Josh seems to think that Magento receives unfair criticism for not processing pull requests. I think Magento has underleveraged Git. So what if it takes a full time developer just to triage all the new requests? That is the price you pay for getting feedback from the community. If they used that feedback, they would have been able to solve a lot of their issues more quickly.

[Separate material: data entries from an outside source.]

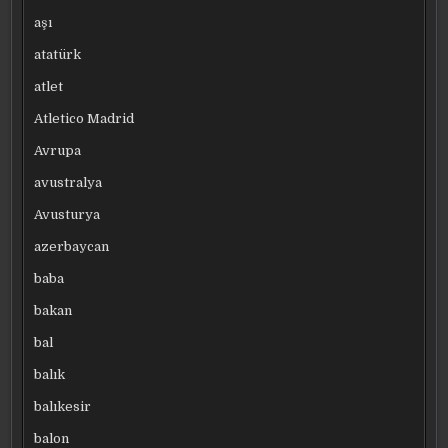
aşı
atatürk
atlet
Atletico Madrid
Avrupa
avustralya
Avusturya
azerbaycan
baba
bakan
bal
balık
balıkesir
balon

Our experience: initially we fixed several core bugs and submitted pull requests. When we saw that nobody was reading them, we stopped submitting them. Six months later they remain unread. They know our CTO and his skill set. I would think they want to use the free labor he is providing.

Documentation

The big, huge bright spot!!!! Thanks guys. The documentation for merchants is great, too.

Useability

Merchants who have used both would never got back to Magento 1 especially with all the bug fixes in the latest release. Catalog management is much better. Import/Export is better. Full page cache is awesome. Navigation is more intuitive. The interface is modern and well thought-out. Configurable products make more sense. Like Josh, when I have to work on a Magento 1 store, it seems anachronistic.

Overall

There is no going back. We love Magento and hope they can focus their innovation to stay on top. The platform is on top for a reason. According to builtwith, of the top 100,000 ecommerce sites, Magento powers about 25% of them. The next solution is about 1/2 that. We’re cheering for the Magento folks because we like them, we have invested heavily in Magento knowledge, and think they can win.

I’ll see you at Imagine 2017 if you are there. Haven’t bought my tickets for 2018, yet, but, I’m pretty sure I will. Beyond that, nobody knows.